In May, the National Academy of Medicine announced that Ziad Obermeyer, acting associate professor of health policy and management at Berkeley Public Health, has been selected among this year’s 10 Emerging Leaders in Health and Medicine Scholars. Obermeyer has been recognized for his research and training at the intersection of healthcare and machine learning tools.
This honor is bestowed to early to mid-career professionals who cover a range of fields related to health and medicine.
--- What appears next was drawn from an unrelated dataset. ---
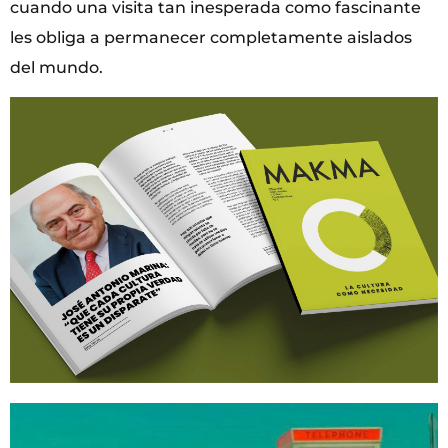
cuando una visita tan inesperada como fascinante
les obliga a permanecer completamente aislados
del mundo.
This year’s list of scholars include experts in areas ranging from engineering and economics to health policy and clinical care. Part of a larger initiative by the National Academy of Medicine, this award provides a space for emerging health researchers and practitioners to collaborate with others in the academy to advance science, policy, and public health.
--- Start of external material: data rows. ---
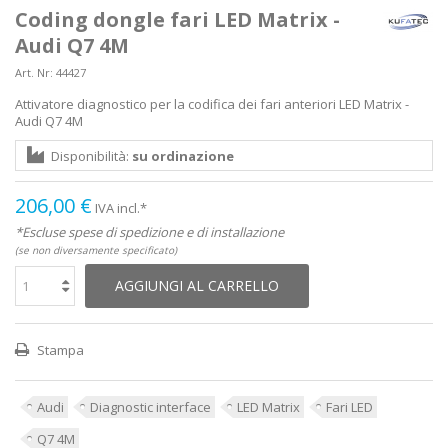
Coding dongle fari LED Matrix -
Audi Q7 4M
Art. Nr:
44427
Attivatore diagnostico per la codifica dei fari anteriori LED Matrix -
Audi Q7 4M
Disponibilità:
su ordinazione
206,00 €
IVA incl.*
*Escluse spese di spedizione e di installazione
(se non diversamente specificato)
AGGIUNGI AL CARRELLO
Stampa
Audi
Diagnostic interface
LED Matrix
Fari LED
Q7 4M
“As the world faces the devastating effects of the COVID-19 pandemic, we are reminded of the importance of involving emerging leaders, who are poised to shape the future of health and medicine, in cross-disciplinary activities to tackle pressing challenges such as these,” said NAM President Victor J. Dzau in a statement. “I am delighted to welcome these extraordinary individuals who represent the next generation of leading scientists, healthcare providers, public health professionals, and policymakers into the National Academy of Medicine’s Emerging Leaders in Health and Medicine program.”
Obermeyer joined the UC Berkeley faculty in 2018. An emergency physician by training, he had already started research at Harvard at the intersection of algorithms and emergency medicine, focusing on how machine learning can improve diagnoses and limit physician error. By computing advanced data sets on patients’ histories, environments, and levels of risk, machine learning can mitigate the “trial and error” of emergency room testing and help doctors make predictions about patients, even for patients without clear risk factors.“Big data will transform medicine,” Obermeyer wrote in a commentary for the New England Journal of Medicine.
At Berkeley Public Health, Obermeyer formed a joint lab with Sendhil Mullainathan, the Roman Family University professor at the University of Chicago Booth School of Business. Together, Obermeyer and Mullainathan analyze how to improve the use of algorithms in the medical system.
Part of their research involves careful implementation of machine learning in healthcare, particularly when algorithms can replicate the same racial, socioeconomic, or gender-based biases that already plague the healthcare system.
In a seminal study published last fall in Science, a research team led by Obermeyer and Mullainathan found that a type of software program that determines who gets access to healthcare management programs favored healthier white patients ahead of black patients who are less healthy.
“Instead of being trained to find the sickest, in a physiological sense, [these algorithms] ended up being trained to find the sickest in the sense of those whom we spend the most money on,” Mullainathan told Berkeley News. “And there are systemic racial differences in health care in who we spend money on.”
The study suggested that fixing this bias could double the amount of black patients who are admitted into these programs. According to Obermeyer, the racial bias could be addressed by training the algorithm to determine risk based on other variables, such as the number of chronic conditions that need treatment of avoidable cost.
“Algorithms can do terrible things, or algorithms can do wonderful things. Which one of those things they do is basically up to us,” Obermeyer said. “We make so many choices when we train an algorithm that feel technical and small. But these choices make the difference between an algorithm that’s good or bad, biased or unbiased.”
The Science paper attracted the attention of many media and news outlets, including the Wall Street Journal, The Washington Post, Los Angeles Times, Wired, and others. In a November blog post in Health Affairs, the paper’s authors discussed the path forward for machine learning in healthcare, including the launch of a new research initiative to continue to address racial bias.
As one of the emerging leaders at the National Academy of Medicine, Obermeyer will bring this critical research of machine learning tools to the NAM community of experts. Alongside the other emerging leaders, Obermeyer will share insights from his research at the NAM Emerging Leaders Forum in Washington, D.C. in October.